Not if you want to mutate the original object, possibly referenced
from elsewhere.

On Thu, Oct 18, 2007 at 11:57:10AM -0000, Paul Hankin wrote regarding Re: Appending a list's elements to another list using a list comprehension:

>
Not to me: I can never remember which of a.append and a.extend is
which. Falling back to a = a + b is exactly what you want. For
instance:

a = (1, 2, 3)
a += (4, 5, 6)

works, whereas:

a = (1, 2, 3)
a.extend((4, 5, 6))

doesn't. So using += makes your code more general. There's no standard
sequence type that has extend and not +=, so worrying that += is
slower isn't a concern unless you're using a user-defined class. Even
then, it's probably a mistake that should be fixed in the class rather
than requiring .extend() to be used instead of +=.

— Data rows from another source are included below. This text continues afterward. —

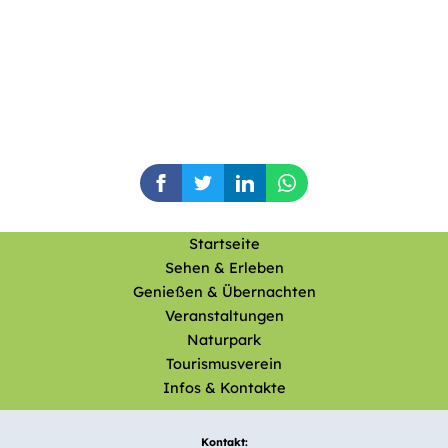
Startseite
Sehen & Erleben
Genießen & Übernachten
Veranstaltungen
Naturpark
Tourismusverein
Infos & Kontakte
Kontakt:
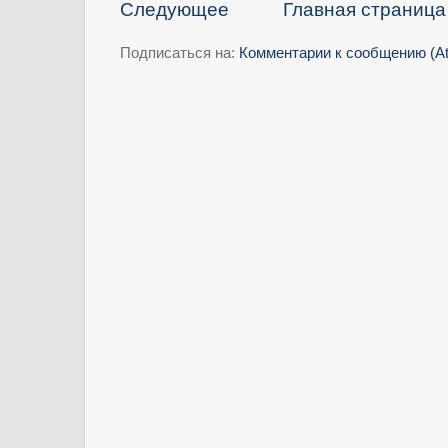
Следующее
Главная страница
Подписаться на:
Комментарии к сообщению (A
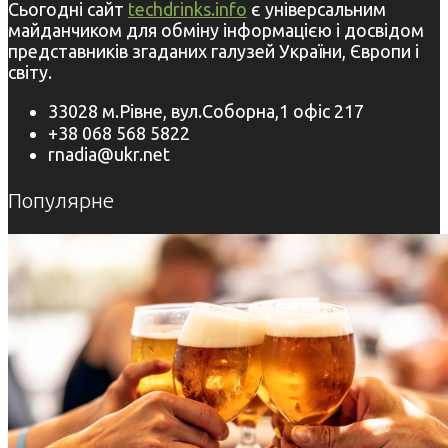
Сьогодні сайт
techdrinks.info
є універсальним
майданчиком для обміну інформацією і досвідом
представників згаданих галузей України, Європи і
світу.
33028 м.Рівне, вул.Соборна,1 офіс 217
+38 068 568 5822
rnadia@ukr.net
Популярне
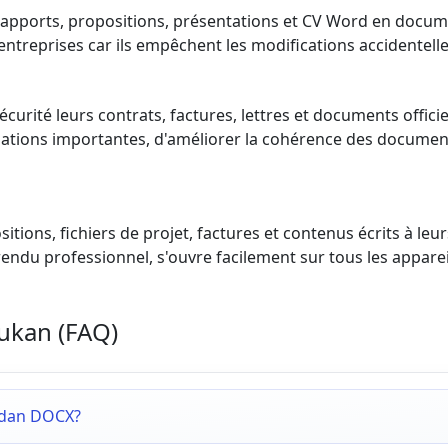
rapports, propositions, présentations et CV Word en docum
entreprises car ils empêchent les modifications accidentell
curité leurs contrats, factures, lettres et documents offici
ions importantes, d'améliorer la cohérence des documents 
itions, fichiers de projet, factures et contenus écrits à le
ndu professionnel, s'ouvre facilement sur tous les appareil
ukan (FAQ)
 dan DOCX?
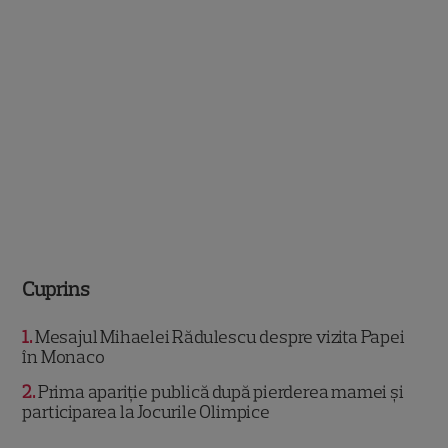
Cuprins
1
Mesajul Mihaelei Rădulescu despre vizita Papei
în Monaco
2
Prima apariție publică după pierderea mamei și
participarea la Jocurile Olimpice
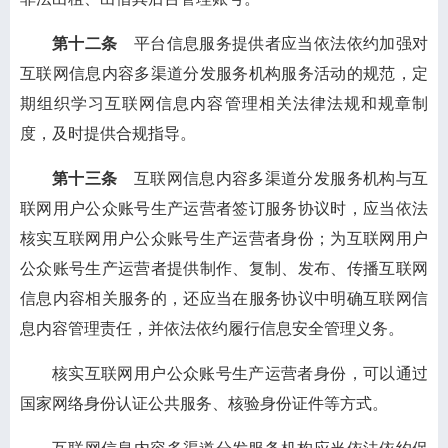
第十二条
平台信息服务提供者应当依法依约加强对
互联网信息内容多渠道分发服务机构服务活动的规范，定
期组织学习互联网信息内容管理相关法律法规和规章制
度，及时提供合规指导。
第十三条
互联网信息内容多渠道分发服务机构与互
联网用户公众账号生产运营者签订服务协议时，应当依法
核实互联网用户公众账号生产运营者身份；为互联网用户
公众账号生产运营者提供制作、复制、发布、传播互联网
信息内容相关服务的，还应当在服务协议中明确互联网信
息内容管理责任，并依法依约履行信息安全管理义务。
核实互联网用户公众账号生产运营者身份，可以通过
国家网络身份认证公共服务、核验身份证件等方式。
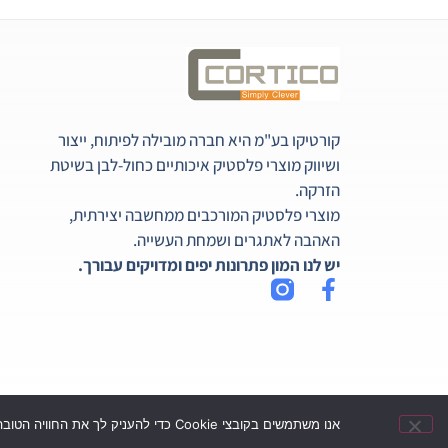
קורטיקו בע"מ היא חברה מובילה לפיתוח, ייצור
ושיווק מוצרי פלסטיק איכותיים כחול-לבן בשיטת
הזרקה.
מוצרי פלסטיק המורכבים ממחשבה יצירתית,
האהבה לאתגרים ושמחת העשייה.
יש לנו המון פתרונות יפים ומדויקים עבורך.
אנו משתמשים בקובצי Cookie כדי להעניק לך את החוויה הטובה ביותר באתר שלנו, המשך גלישתך באתר מהווה הסכמה לשימוש זה. למידע נוסף ניתן לעיין במדיניות הפרטיות שלנו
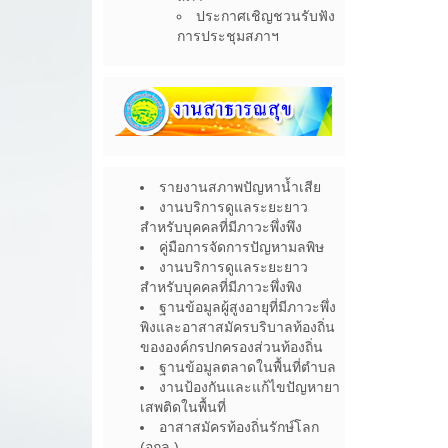
ประกาศเชิญชวนรับฟัง
การประชุมสภาฯ
รายงานสภาพปัญหาน้ำเสีย
งานบริการดูแลระยะยาว
สำหรับบุคคลที่มีภาวะพึ่งพึง
คู่มือการจัดการปัญหามลพิษ
งานบริการดูแลระยะยาว
สำหรับบุคคลที่มีภาวะพึ่งพิง
ฐานข้อมูลผู้สูงอายุที่มีภาวะพึ่ง
พิงและอาสาสมัครบริบาลท้องถิ่น
ขององค์กรปกครองส่วนท้องถิ่น
ฐานข้อมูลตลาดในพื้นที่ตำบล
งานป้องกันและแก้ไขปัญหายา
เสพติดในพื้นที่
อาสาสมัครท้องถิ่นรักษ์โลก
(อถล.)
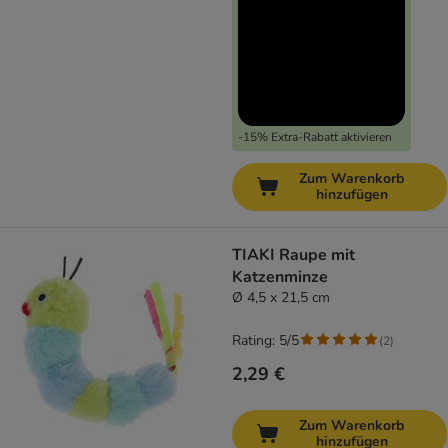
-15% Extra-Rabatt aktivieren
Zum Warenkorb
hinzufügen
TIAKI Raupe mit
Katzenminze
Ø 4,5 x 21,5 cm
Rating: 5/5
(
2
)
2,29 €
Zum Warenkorb
hinzufügen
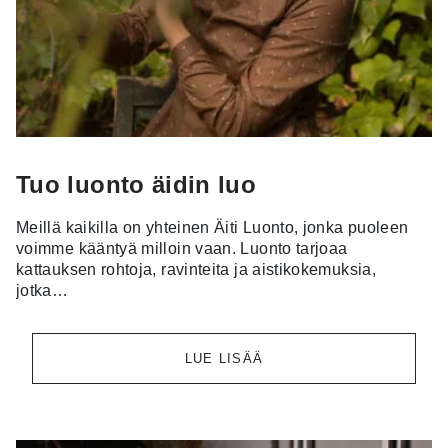
Tuo luonto äidin luo
Meillä kaikilla on yhteinen Äiti Luonto, jonka puoleen
voimme kääntyä milloin vaan. Luonto tarjoaa
kattauksen rohtoja, ravinteita ja aistikokemuksia,
jotka…
LUE LISÄÄ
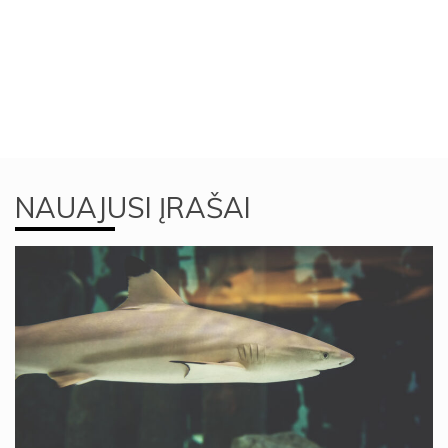
NAUAJUSI ĮRAŠAI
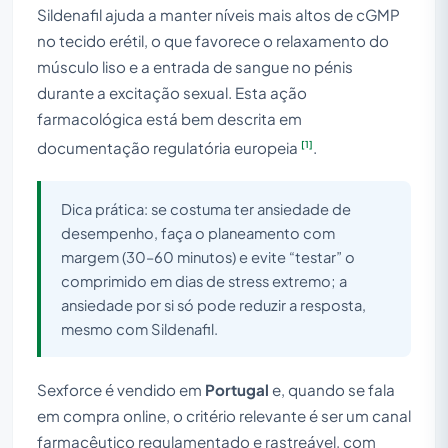
Sildenafil ajuda a manter níveis mais altos de cGMP
no tecido erétil, o que favorece o relaxamento do
músculo liso e a entrada de sangue no pénis
durante a excitação sexual. Esta ação
farmacológica está bem descrita em
[1]
documentação regulatória europeia
.
Dica prática: se costuma ter ansiedade de
desempenho, faça o planeamento com
margem (30–60 minutos) e evite “testar” o
comprimido em dias de stress extremo; a
ansiedade por si só pode reduzir a resposta,
mesmo com Sildenafil.
Sexforce é vendido em
Portugal
e, quando se fala
em compra online, o critério relevante é ser um canal
farmacêutico regulamentado e rastreável, com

I was going to argue that in fact += is not more general, it just covers a different set of use cases, but then I tested my hypothesis...

>>a = [1,2,3]
b = a
c = [4,5,6]
d = c
e = [7,8,9]
a.extend(e)
b

[1, 2, 3, 7, 8, 9]

>>c += e
d # I expected [4, 5, 6]

[4, 5, 6, 7, 8, 9]

>>c = c + e # But += doesn't do the same as this
c

[4, 5, 6, 7, 8, 9, 7, 8, 9]

>>d

[4, 5, 6, 7, 8, 9]

So I learned something new.

Cheers,
Cliff